外国による偽情報等に関するポータルサイトが開設、政府の偽情報の評価は信頼できるのか?
内閣官房が「外国による偽情報等に関するポータルサイト」を開設しています。この動きは、国家安全保障の観点からは重要な一歩ですが、同時に「偽情報」を誰がどのように定義するのかという問題も浮かび上がらせています。
外国による偽情報等に関するポータルサイト|内閣官房ホームページ
https://www.cas.go.jp/jp/seisaku/nisejouhou_portal/index.html
外国による偽情報の事例として、国際的評価・信用の毀損、他国・地域との関係への悪影響、社会の分断・不安定化の助長などを挙げています。

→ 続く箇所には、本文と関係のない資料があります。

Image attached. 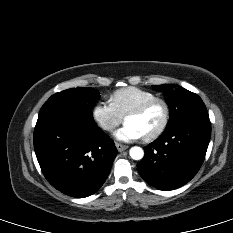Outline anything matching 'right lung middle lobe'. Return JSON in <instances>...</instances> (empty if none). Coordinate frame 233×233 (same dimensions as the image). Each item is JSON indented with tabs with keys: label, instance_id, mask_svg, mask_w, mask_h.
<instances>
[{
	"label": "right lung middle lobe",
	"instance_id": "1",
	"mask_svg": "<svg viewBox=\"0 0 233 233\" xmlns=\"http://www.w3.org/2000/svg\"><path fill=\"white\" fill-rule=\"evenodd\" d=\"M99 98L97 90L89 87L55 93L42 106L38 119L52 115H69L94 122L92 107Z\"/></svg>",
	"mask_w": 233,
	"mask_h": 233
}]
</instances>
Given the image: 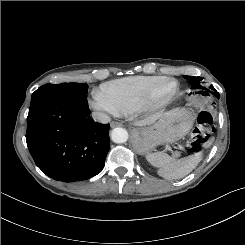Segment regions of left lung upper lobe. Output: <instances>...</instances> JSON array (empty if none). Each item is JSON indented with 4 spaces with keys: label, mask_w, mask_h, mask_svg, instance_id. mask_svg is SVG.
<instances>
[{
    "label": "left lung upper lobe",
    "mask_w": 245,
    "mask_h": 245,
    "mask_svg": "<svg viewBox=\"0 0 245 245\" xmlns=\"http://www.w3.org/2000/svg\"><path fill=\"white\" fill-rule=\"evenodd\" d=\"M184 78L185 79H188V80H190L192 82V86H193L192 88L193 89H198V90H204L205 89V90H207L206 88H204L203 86H201V81H202V78L201 77L184 76ZM200 92H202V91H200Z\"/></svg>",
    "instance_id": "left-lung-upper-lobe-1"
}]
</instances>
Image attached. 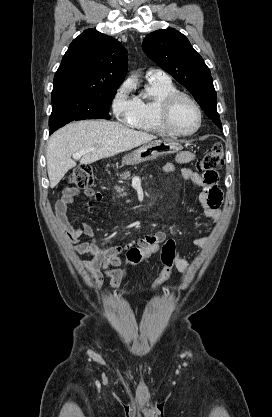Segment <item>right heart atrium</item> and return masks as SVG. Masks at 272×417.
<instances>
[{"label":"right heart atrium","mask_w":272,"mask_h":417,"mask_svg":"<svg viewBox=\"0 0 272 417\" xmlns=\"http://www.w3.org/2000/svg\"><path fill=\"white\" fill-rule=\"evenodd\" d=\"M131 91V83L125 81L118 87L111 101L112 112L116 119L128 124L136 110V100L131 96Z\"/></svg>","instance_id":"obj_1"}]
</instances>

偽情報の評価においては地理的・地政学的な文脈が深く考慮されるので、「どの国」が行う影響工作かによって政府の対応も変わってきます。したがって、このサイトを参考にする国民も、政府によるバイアスがあることを前提に情報を受け取る必要があります。また、政治的配慮によって偽情報の評価が恣意的になれば、結果的に政府への不信を深めることになります。政府自身がそのリスクを自覚することが重要です。

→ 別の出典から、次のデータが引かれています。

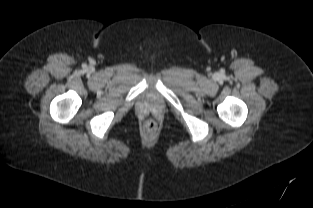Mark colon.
<instances>
[{
	"label": "colon",
	"mask_w": 313,
	"mask_h": 208,
	"mask_svg": "<svg viewBox=\"0 0 313 208\" xmlns=\"http://www.w3.org/2000/svg\"><path fill=\"white\" fill-rule=\"evenodd\" d=\"M144 129L147 133H154L157 130V123L154 120H148L144 125Z\"/></svg>",
	"instance_id": "obj_1"
}]
</instances>
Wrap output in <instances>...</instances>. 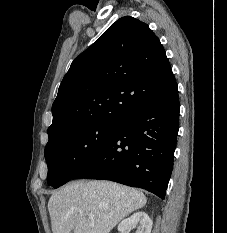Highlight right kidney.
Masks as SVG:
<instances>
[{
    "mask_svg": "<svg viewBox=\"0 0 227 233\" xmlns=\"http://www.w3.org/2000/svg\"><path fill=\"white\" fill-rule=\"evenodd\" d=\"M138 225L136 233H151L153 222L145 212H136L118 225L119 233H130L131 227Z\"/></svg>",
    "mask_w": 227,
    "mask_h": 233,
    "instance_id": "right-kidney-1",
    "label": "right kidney"
}]
</instances>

実際に、政治的意図をもった情報操作の懸念は現実にも見られます。例えば、先の自民党総裁選挙において、元デジタル大臣の牧島かれん議員が、行き過ぎた情報操作(コメント投稿の呼びかけ)により応援候補者の印象を良くしようと、あるいは対抗候補者の印象を悪くしようとした事案などがあります。牧島かれん議員がデジタル大臣だったことで、政府のデジタル政策全般に対する国民の信頼低下にも繋がりました。
JICA(国際協力機構)が「アフリカ・ホームタウン」構想を国内4自治体とともに進めたところ、実質的な移民政策と国民に判断されても仕方がない説明不足であったにもかかわらず、政府が一方的に偽情報と評価したことも問題になりました。しかし、国民の「誤解」や「偽情報」とされる現象の多くは、実際には政府の説明不足と情報公開の不十分さに起因しています。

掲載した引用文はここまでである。